▼▼▼
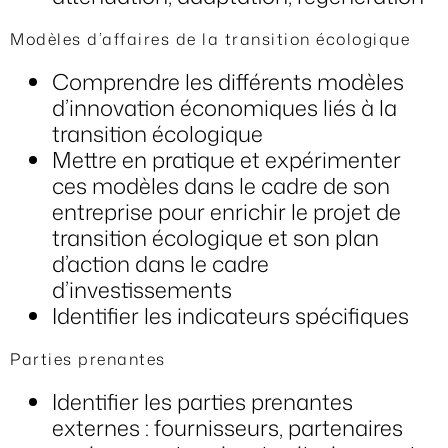
Modèles d’affaires de la transition écologique
Comprendre les différents modèles
d’innovation économiques liés à la
transition écologique
Mettre en pratique et expérimenter
ces modèles dans le cadre de son
entreprise pour enrichir le projet de
transition écologique et son plan
d’action dans le cadre
d’investissements
Identifier les indicateurs spécifiques
Parties prenantes
Identifier les parties prenantes
externes : fournisseurs, partenaires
▲▲▲
§ WHAT IS EXPECTED
Pictures stay out; the entries above are to be output exactly as given.

§ OUTPUT
Modèles d’affaires de la transition écologique
Comprendre les différents modèles
d’innovation économiques liés à la
transition écologique
Mettre en pratique et expérimenter
ces modèles dans le cadre de son
entreprise pour enrichir le projet de
transition écologique et son plan
d’action dans le cadre
d’investissements
Identifier les indicateurs spécifiques
Parties prenantes
Identifier les parties prenantes
externes : fournisseurs, partenaires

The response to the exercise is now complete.